C’est devant un auditoire attentif et intéressé qu’Elisabeth Hébérard, Présidente du G.A.R.A. (Groupe Alésien de Recherche Archéologique a donné une conférence sur les « Modes barbares du V au VII ème siècle ». Elle évoque le contexte événementiel, la difficulté de l’Empire Romain à contrôler l’étendue de ses frontières, l’enrôlement dans l’armée de contingents d’origines ethniques différentes, le partage de l’Empire en zones Occidentale et Orientale.

Le phénomène de pénétration de groupes germaniques et autres, forçant le limes, (frontière entre l’empire romain et le monde barbare, tel qu’il était conçu par les Romains : à savoir, tous les peuples ne parlant ni grec, ni latin), ces Barbares (Germains, Vandales, Francs, Suèves, Burgondes, Wisigoths…), en quête de mieux vivre, souhaitent gravir l’échelle sociale.
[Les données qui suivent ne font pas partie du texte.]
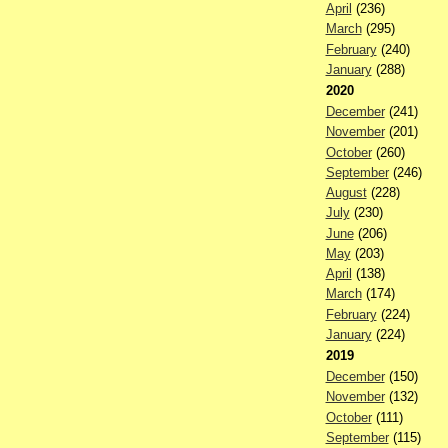
April
(236)
March
(295)
February
(240)
January
(288)
2020
December
(241)
November
(201)
October
(260)
September
(246)
August
(228)
July
(230)
June
(206)
May
(203)
April
(138)
March
(174)
February
(224)
January
(224)
2019
December
(150)
November
(132)
October
(111)
September
(115)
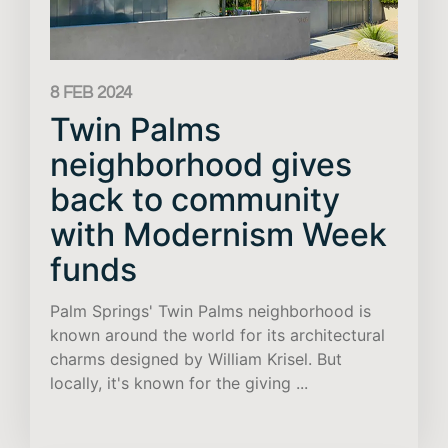
8 FEB 2024
Twin Palms
neighborhood gives
back to community
with Modernism Week
funds
Palm Springs' Twin Palms neighborhood is
known around the world for its architectural
charms designed by William Krisel. But
locally, it's known for the giving ...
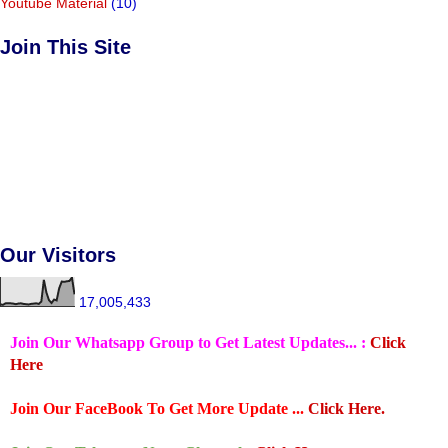
Youtube Material
(10)
Join This Site
Our Visitors
17,005,433
Join Our Whatsapp Group to Get Latest Updates... :
Click
Here
Join Our FaceBook To Get More Update ...
Click Here.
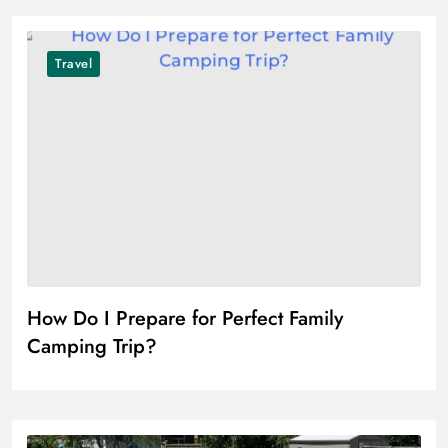
Travel
How Do I Prepare for Perfect Family
Camping Trip?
Ces nouvelles présences arrivent avec leurs signes identitaires, leur langue, leurs lois, leurs croyances.

Sur notre territoire, certains oppida réoccupés, grottes-refuges, unités agricoles, vestiges de lieux de culte ou funéraires, ont livré du mobilier témoignant de ces nouveaux apports,

  • Têtes de fibules ou d’épingle, boucles et plaques boucles de ceinture montrent des techniques artisanales d’orfèvrerie telles que les émaux cloisonnés, les pierres précieuses montées en bâtes et le métal au repoussé, autant de pratiques se rapportant à l’Art des steppes orientales, à ses motifs zoomorphes stylisés et fantastiques.

Ces parures, indices de rang social, étaient associées à des coiffures et à un habillement « barbare » différent de la toge et du drapé romain : port de robe ou tunique à manches, de manteau cape, de fourrure, de cheveux longs !

  • Dans le domaine de la vaisselle, les plats, les mortiers, les oules et les amphores importées témoignent d’habitudes culinaires méditerranéennes et d’une production céramique caractérisée par des bords déjetés, des argiles brunes, grises ou orangées, des décors estampés, des revêtements d’engobe. Une conférence émaillée d’un diaporama de cartes, de dessins et d’objets forts intéressant.

Elisabeth Heberard a su emmener son public par sa connaissance pointue du sujet et l’aisance avec laquelle elle partage sa passion, permet à chacun de mieux comprendre notre histoire.